10 June 2013

Maupassant, bowdlerisation and translation

I've continued to read Maupassant short stories, frequently wondering at how there could have been such a divergence in acceptability on the two sides of the Channel. Maupassant's characters have sex, quite often, quite openly and, in Le Crime au Père Boniface, quite noisily. We must assume that Dickens' characters had sex now and then, if only to fuel the inheritance dilemmas, but surely they always did so in complete abashed silence.

What did Maupassant's contemporary translators make of this? I've just read the story called Le Père.

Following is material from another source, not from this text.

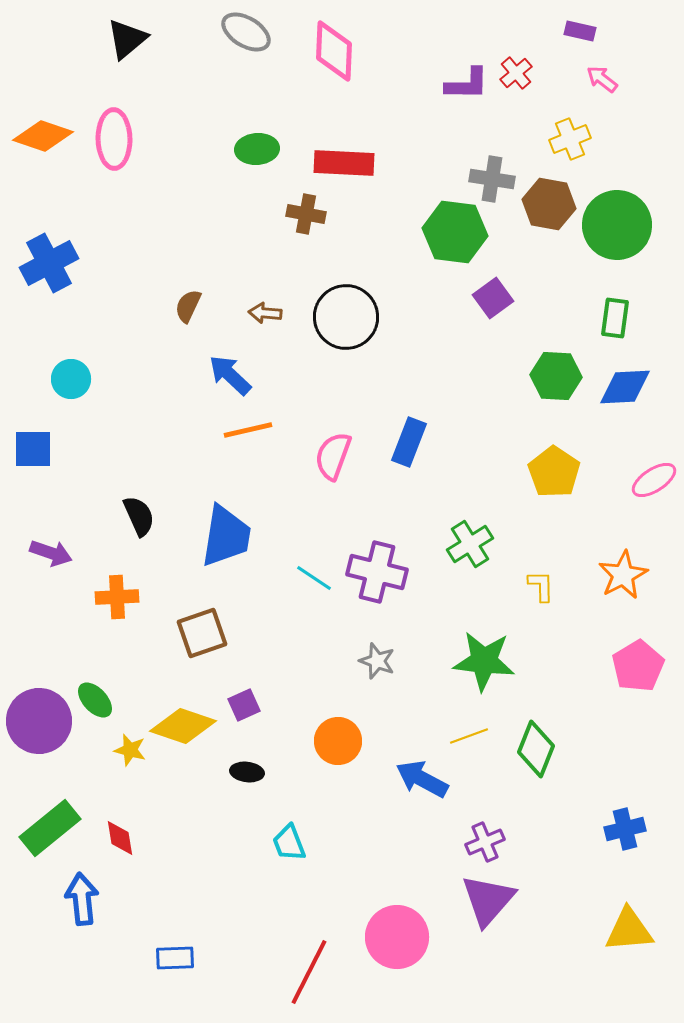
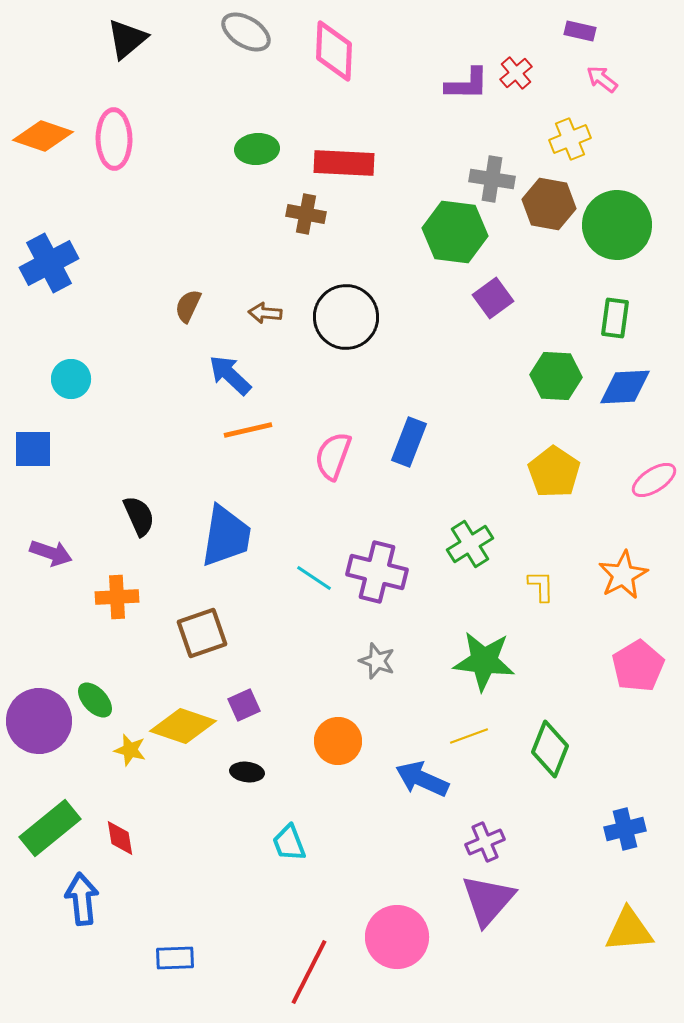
green diamond at (536, 749): moved 14 px right
blue arrow at (422, 779): rotated 4 degrees counterclockwise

The sexual climax is as follows.
Et, tout doucement, ils s'embrassèrent, puis s'étreignirent, étendus sur l'herbe, sans conscience de rien que de leur baiser. Elle avait fermé les yeux et le tenait à pleins bras, le serrant éperdument, sans une pensée, la raison perdue, engourdie de la tête aux pieds dans une attente passionnée. Et elle se donna tout entière sans savoir ce qu'elle faisait, sans comprendre même qu'elle s'était livrée à lui. (Maupassant, Guy de (2011-03-30). Contes du jour et de la nuit (French Edition) (p. 20). . Kindle Edition.)

The translation in the Gutenberg library goes as follows:
[A church clock struck in the distance,] and they embraced gently, then, without the knowledge of anything but that kiss, lay down on the grass. [But she soon came to herself with the feeling of a great misfortune, and began to cry and sob with grief, with her face buried in her hands.]

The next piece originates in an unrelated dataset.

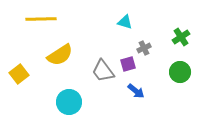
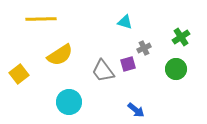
green circle: moved 4 px left, 3 px up
blue arrow: moved 19 px down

(The things in square brackets happen in French, but in adjacent paragraphs.) So, quite a lot missed out, but an astute reader, I suppose would have known what to read in. Even in the French, the text requires some interpolation. Louise is "engourdie de la tête aux pieds", when it's precisely not the tête or the pieds that are important. And she "doesn't know what she's doing". We do. Later she becomes his mistress.
Pendant trois mois, elle fut sa maîtresse. Il commençait à se lasser d'elle, quand elle lui apprit qu'elle était grosse. (Maupassant, Guy de (2011-03-30). Contes du jour et de la nuit (French Edition) (p. 21). . Kindle Edition.)

Hilariously, in English,this becomes:
for three months they were close friends. He was beginning to grow tired of her, when she whispered something to him [...]

Ten years later he encounters his son. It must have seemed a miraculous conception. Except that once again, I'd presume a reader of the original translation would have known how to fill in the gaps, and what whispered insinuates. We don't, these days, and we expect that if characters have sex, we should be told.

The translators of the stories on Gutenberg are listed as

ALBERT M. C. McMASTER, B.A.
A. E. HENDERSON, B.A.
MME. QUESADA and Others

Those B.A.s, I suppose, are a hint that the translations will be used in schools, perhaps not exclusively. So, as well as making the stories fit the bienséance of their time, the translations have to observe a specific bienséance of what was considered suitable for schoolchildren.

All this has led me to a conclusion that might be obvious, might be meaningless, or might be something profound: bowdlerisation is a form of translation. And like other acts of translation, it is affected by the social context. So we don't just need regular new translations, we need regular new bowdlerisations.